Шеф питает какую-то необъяснимую слабость к подсолнухам и одуванчикам. Помню, когда мы выбрались вместе на природу на Юг (он по-южному окрестил эту пьянку тимбилдингом), почти все время, что мы пили вино и жарили на костре мясо, он просидел у края подсолнухового поля. Смотрел вдаль и молчал. Возможно, искал мира с собой.
У Джейсона Гамильтона, по словам Элм, любимые цветы – белые розы. Белые, как его рубашки и прямоугольник света на знамени партии Свободы.
…Вэнди больше всего любила тюльпаны. Желтые. Я уже никогда не узнаю, почему.
Сегодня по-настоящему холодный день, и земля, которую Хан разрывает садовой лопаткой, поддается с трудом. Все же у него получается выкопать достаточно глубокие ямки, и Кики, наклонившись, опускает туда цветочные луковицы, за которыми Вуги специально летал в Южные оранжереи. Элмайра смотрит на Дэрила:
– Твоя очередь.
Он кивает и опускается на колени. Его голос звучит непривычно тоскливо.
– Когда я приходил сюда с вами несколько дней назад и вы вытаскивали из гроба ту девчонку, я не думал, что вернусь снова, да еще…
Кики начинает шмыгать носом. Дэрил осекается и прикладывает ладони к земле. Его губы шевелятся, будто он повторяет нашу просьбу… А может, так и есть. И сквозь разрыхленную землю пробиваются зеленые ростки: вытягиваются вверх, быстрее и быстрее.

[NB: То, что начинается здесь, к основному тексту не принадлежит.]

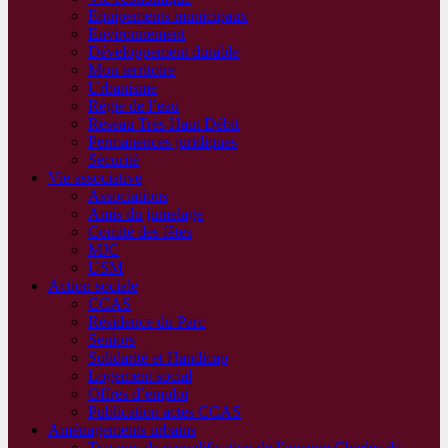
Equipements municipaux
Environnement
Développement durable
Mon territoire
Urbanisme
Régie de l’eau
Réseau Très Haut Débit
Permanences juridiques
Sécurité
Vie associative
Associations
Amis du jumelage
Comité des fêtes
MJC
USM
Action sociale
CCAS
Résidence du Parc
Seniors
Solidarité et Handicap
Logement social
Offres d’emploi
Publication actes CCAS
Aménagements urbains
Travaux de requalification de l’avenue Charles de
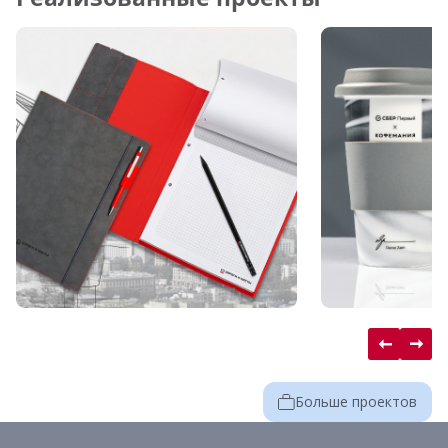
Больше проектов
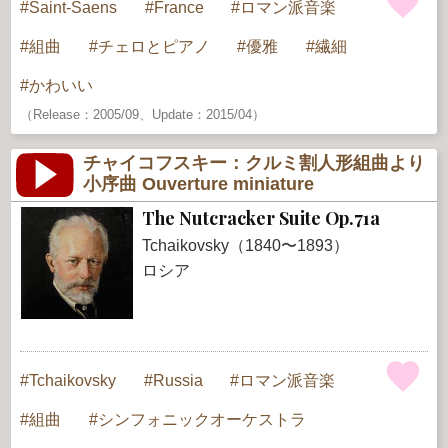
Saint-Saens
France
ロマン派音楽
組曲
チェロとピアノ
優雅
繊細
かわいい
（Release：2005/09、Update：2015/04）
チャイコフスキー：クルミ割人形組曲より
小序曲 Ouverture miniature
The Nutcracker Suite Op.71a
Tchaikovsky（1840〜1893）
ロシア
Tchaikovsky
Russia
ロマン派音楽
組曲
シンフォニックオーケストラ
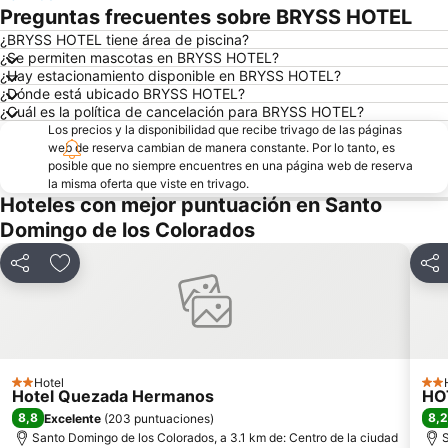
Preguntas frecuentes sobre BRYSS HOTEL
¿BRYSS HOTEL tiene área de piscina?
¿Se permiten mascotas en BRYSS HOTEL?
¿Hay estacionamiento disponible en BRYSS HOTEL?
¿Dónde está ubicado BRYSS HOTEL?
¿Cuál es la política de cancelación para BRYSS HOTEL?
Los precios y la disponibilidad que recibe trivago de las páginas
web de reserva cambian de manera constante. Por lo tanto, es
posible que no siempre encuentres en una página web de reserva
la misma oferta que viste en trivago.
Hoteles con mejor puntuación en Santo
Domingo de los Colorados
Compartir
Agregar a favoritos
Com
Hotel
2 Estrellas
2 Es
Hotel Quezada Hermanos
HO
8,8
8,2
Excelente
(
203 puntuaciones
)
Santo Domingo de los Colorados, a 3.1 km de: Centro de la ciudad
S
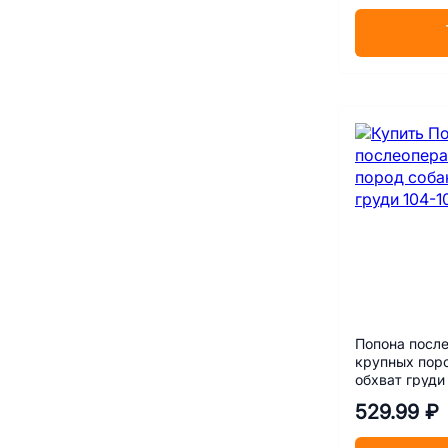
Попона посл
крупных пор
обхват груди
529.99 ₽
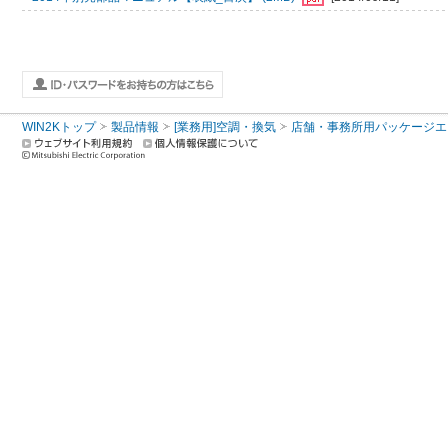
WIN2Kトップ
製品情報
[業務用]空調・換気
店舗・事務所用パッケージエアコン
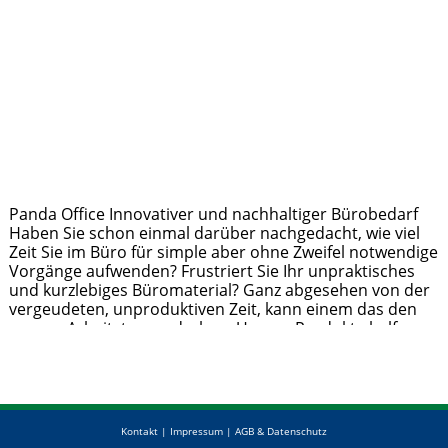
Panda Office Innovativer und nachhaltiger Bürobedarf
Haben Sie schon einmal darüber nachgedacht, wie viel
Zeit Sie im Büro für simple aber ohne Zweifel notwendige
Vorgänge aufwenden? Frustriert Sie Ihr unpraktisches
und kurzlebiges Büromaterial? Ganz abgesehen von der
vergeudeten, unproduktiven Zeit, kann einem das den
ganzen Arbeitstag verderben. Unsere Produkte helfen
Ihnen diese verlorene Zeit wiedergutzumachen! Panda
Office erleichtert Ihren Büroalltag
Weiterlesen …
Kontakt
|
Impressum
|
AGB & Datenschutz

Через полминуты желтые бутоны распускаются. Пройдет несколько дней, температура воздуха упадет до минус пятнадцати, задуют еще более холодные ветры, но тюльпаны на могиле будут цвести всегда. Не знаю, заслуживает ли она этого, ее поступки трудно оценить… но мы, все до одного, хотели, чтобы было именно так.
Некоторое время мы стоим молча, глядя на каменную плиту, потом Кики разворачивается и, бросив: «Надо писать статью», убегает. Элм, не сводя с ее спины прищуренного взгляда, тяжело вздыхает:
– Хорошо, что она уходит к газетчикам. Шеф как знал, кого приставить к Харперсону.

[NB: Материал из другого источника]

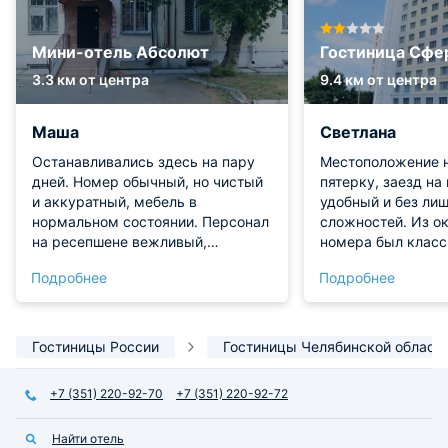
Мини-отель Абсолют
Гостиница Сфе
3.3 км от центра
9.4 км от центра
Маша
Светлана
Останавливались здесь на пару
Местоположение 
дней. Номер обычный, но чистый
пятерку, заезд на
и аккуратный, мебель в
удобный и без ли
нормальном состоянии. Персонал
сложностей. Из о
на ресепшене вежливый,
номера был класс
оформили и заселили быстро, без
центр города. Са
Подробнее
Подробнее
лишней волокиты. Расположение
чистая, с мягкой 
удобное, всё необходимое рядом.
кроватью, есть ча
Хороший вариант за свои деньги.
холодильник. Ван
здесь общая, дост
Гостиницы России
Гостиницы Челябинской област
через прихожую. 
проживанием дов
+7 (351) 220-92-70
+7 (351) 220-92-72
соотношение цены
отличное!
Найти отель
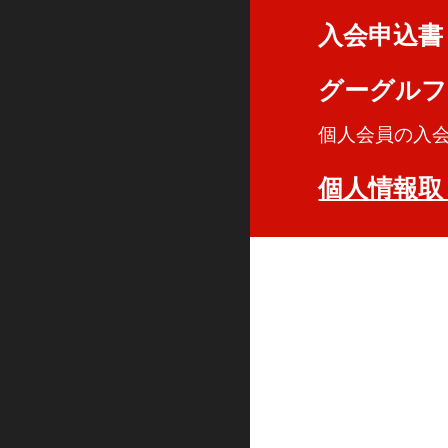
入会申込書
グーグルフ
個人会員の入会
個人情報取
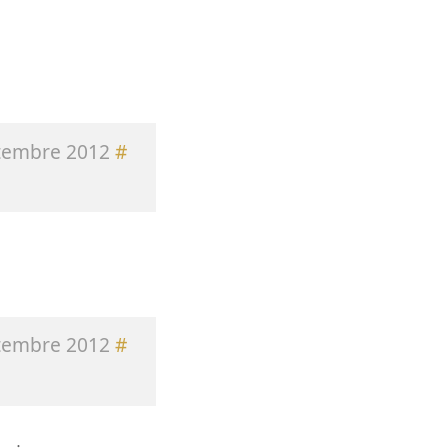
tembre 2012
#
tembre 2012
#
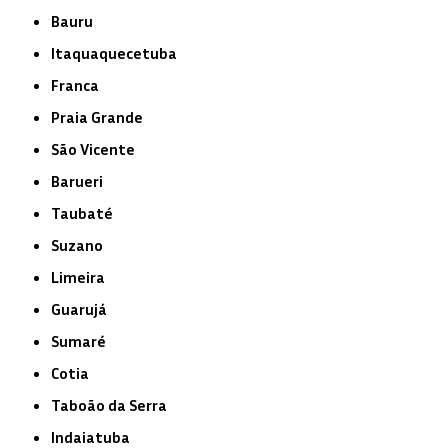
Bauru
Itaquaquecetuba
Franca
Praia Grande
São Vicente
Barueri
Taubaté
Suzano
Limeira
Guarujá
Sumaré
Cotia
Taboão da Serra
Indaiatuba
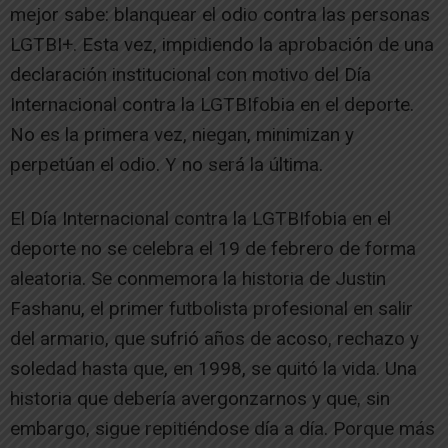
mejor sabe: blanquear el odio contra las personas
LGTBI+. Esta vez, impidiendo la aprobación de una
declaración institucional con motivo del Día
Internacional contra la LGTBIfobia en el deporte.
No es la primera vez, niegan, minimizan y
perpetúan el odio. Y no será la última.
El Día Internacional contra la LGTBIfobia en el
deporte no se celebra el 19 de febrero de forma
aleatoria. Se conmemora la historia de Justin
Fashanu, el primer futbolista profesional en salir
del armario, que sufrió años de acoso, rechazo y
soledad hasta que, en 1998, se quitó la vida. Una
historia que debería avergonzarnos y que, sin
embargo, sigue repitiéndose día a día. Porque más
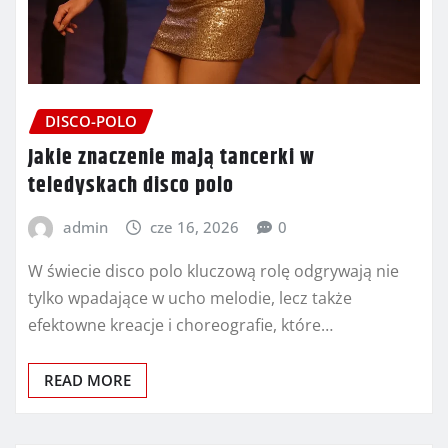
DISCO-POLO
Jakie znaczenie mają tancerki w
teledyskach disco polo
admin
cze 16, 2026
0
W świecie disco polo kluczową rolę odgrywają nie
tylko wpadające w ucho melodie, lecz także
efektowne kreacje i choreografie, które…
READ MORE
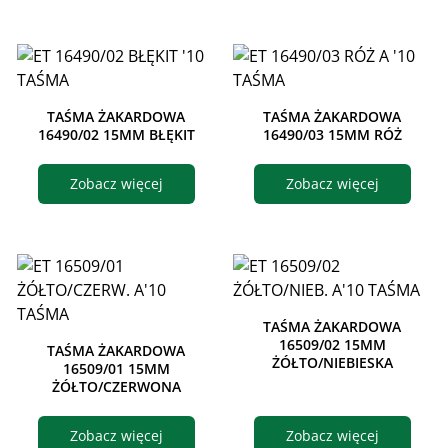
TAŚMA ŻAKARDOWA
TAŚMA ŻAKARDOWA
16490/02 15MM BŁĘKIT
16490/03 15MM RÓŻ
Zobacz więcej
Zobacz więcej
TAŚMA ŻAKARDOWA
16509/02 15MM
TAŚMA ŻAKARDOWA
ŻÓŁTO/NIEBIESKA
16509/01 15MM
ŻÓŁTO/CZERWONA
Zobacz więcej
Zobacz więcej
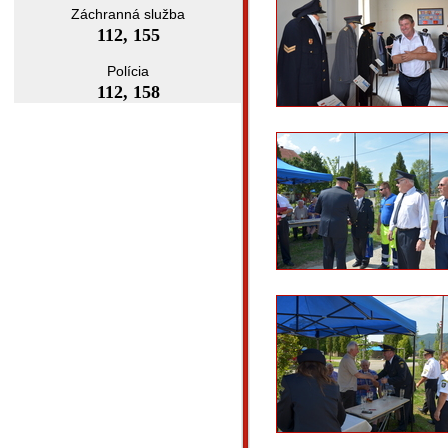
Záchranná služba
112, 155
Polícia
112, 158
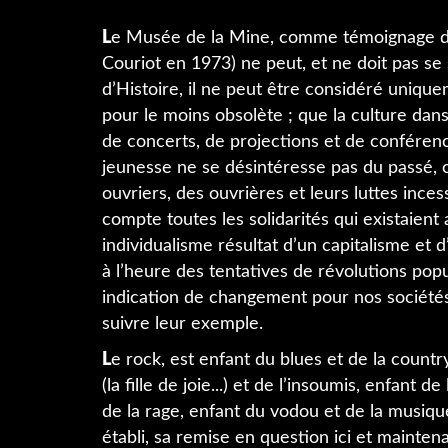
L
e Musée de la Mine, comme témoignage d’
Couriot en 1973) ne peut, et ne doit pas se 
d’Histoire, il ne peut être considéré unique
pour le moins obsolète ; que la culture dans
de concerts, de projections et de conférence
jeunesse ne se désintéresse pas du passé, c
ouvriers, des ouvrières et leurs luttes ince
compte toutes les solidarités qui existaient
individualisme résultat d’un capitalisme et 
à l’heure des tentatives de révolutions pop
indication de changement pour nos sociétés 
suivre leur exemple.
L
e rock, est enfant du blues et de la country
(la fille de joie...) et de l’insoumis, enfant d
de la rage, enfant du vodou et de la musique 
établi, sa remise en question ici et maintenan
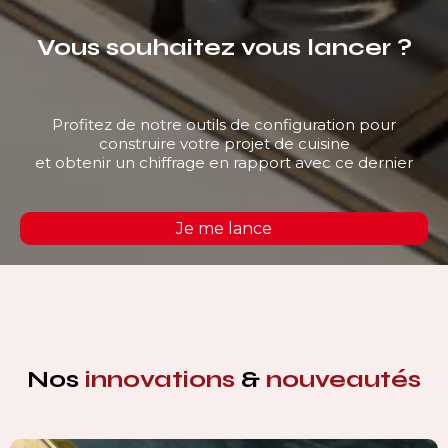
Vous souhaitez vous lancer ?
Profitez de notre outils de configuration pour
construire votre projet de cuisine
et obtenir un chiffrage en rapport avec ce dernier
Je me lance
Nos
innovations
&
nouveautés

Он наверняка знал… а сейчас, когда в Городе все так быстро меняется, наверное, уйдут и другие. Антроидов больше нет, мистера Сайкса – тоже, и мертвые ангелы растворились в неизвестности, в которой, по убеждению Элмайры, растут розы. Зачем мы теперь нужны?
– Пойдемте, ребята. Холодает.
Мы направляемся к выходу с кладбища – Элмайра, взявшая под руку Хана, чуть впереди, мы с Дэрилом за ними. Я поворачиваюсь к понурому Грину и тихо спрашиваю:
– Что Вэнди написала тебе?
– Несколько строк о том, что она всегда будет меня любить и что просит прощения. Хотя не понимаю, за что извиняться передо мной, это ведь вас они чуть не убили…

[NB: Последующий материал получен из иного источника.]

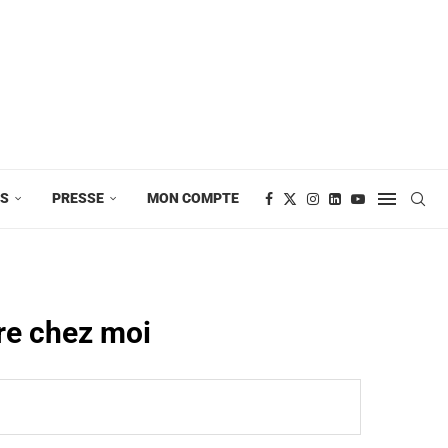
ES
PRESSE
MON COMPTE
tre chez moi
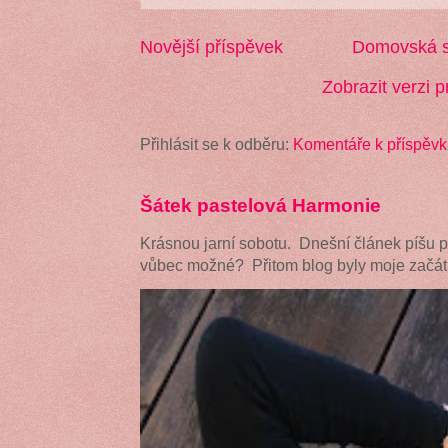
Novější příspěvek
Domovská s
Zobrazit verzi p
Přihlásit se k odběru:
Komentáře k příspěvk
Šátek pastelová Harmonie
Krásnou jarní sobotu. Dnešní článek píšu 
vůbec možné? Přitom blog byly moje začátk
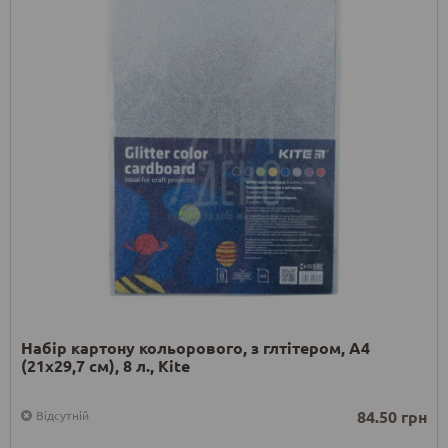
Набір картону кольорового, з глтітером, А4
(21х29,7 см), 8 л., Kite
84.50 грн
Відсутній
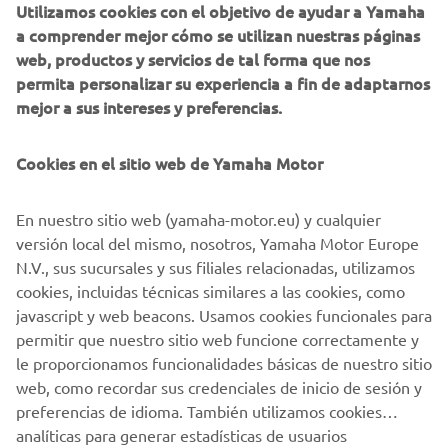
Utilizamos cookies con el objetivo de ayudar a Yamaha
Estoy de acuerdo en que se procesarán tus datos para
a comprender mejor cómo se utilizan nuestras páginas
fines de marketing directo, incluyendo el envío de
web, productos y servicios de tal forma que nos
información sobre productos y servicios, la
permita personalizar su experiencia a fin de adaptarnos
elaboración del perfil del cliente (por ejemplo, a
mejor a sus intereses y preferencias.
través del análisis de datos) y para brindarte atención
personalizada al cliente, como boletines informativos.
Cookies en el sitio web de Yamaha Motor
Si ha aceptado previamente consentimientos de
marketing y quiere retirarlos, puede hacerlo a través de su
En nuestro sitio web (yamaha-motor.eu) y cualquier
perfil
MyYamaha
versión local del mismo, nosotros, Yamaha Motor Europe
N.V., sus sucursales y sus filiales relacionadas, utilizamos
Al continuar, confirmas que has leído la política de
cookies, incluidas técnicas similares a las cookies, como
privacidad.
javascript y web beacons. Usamos cookies funcionales para
permitir que nuestro sitio web funcione correctamente y
le proporcionamos funcionalidades básicas de nuestro sitio
SOLICITA UNA PRUEBA DE PRODUCTO
web, como recordar sus credenciales de inicio de sesión y
preferencias de idioma. También utilizamos cookies
analíticas para generar estadísticas de usuarios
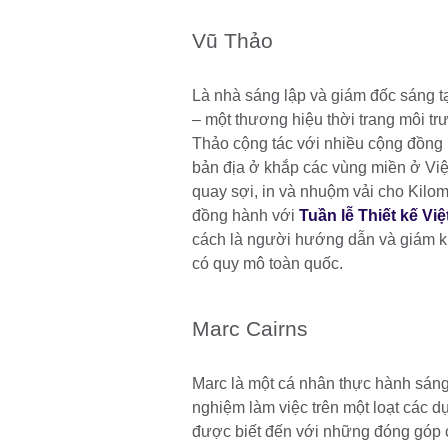
Vũ Thảo
Là nhà sáng lập và giám đốc sáng 
– một thương hiệu thời trang môi t
Thảo cộng tác với nhiều cộng đồng
bản địa ở khắp các vùng miền ở Việ
quay sợi, in và nhuộm vải cho Kilo
đồng hành với
Tuần lễ Thiết kế Vi
cách là người hướng dẫn và giám kh
có quy mô toàn quốc.
Marc Cairns
Marc là một cá nhân thực hành sáng
nghiệm làm việc trên một loạt các 
được biết đến với những đóng góp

– Вэнди… не так виновата. В этом был смысл.
Дэрил смотрит на меня, качая головой:
– Все-таки вы фрики, ребята. А… не хочешь со мной в бар?
От такого перехода хочется дать ему хорошую затрещину, но я сдерживаюсь. В конце концов, у Дэрила своя защитная реакция – быстро переключаться с темы на тему, какими бы неприятными они ни были. Не мне его судить.
– Надеюсь, у меня сегодня будет свидание. Но не с тобой.
– Эшри…
– Что?
– Когда-то ты казалась мне настолько особенной, что в какой-то момент мне захотелось, чтобы ты стала обычной. Я… жалею. Прости.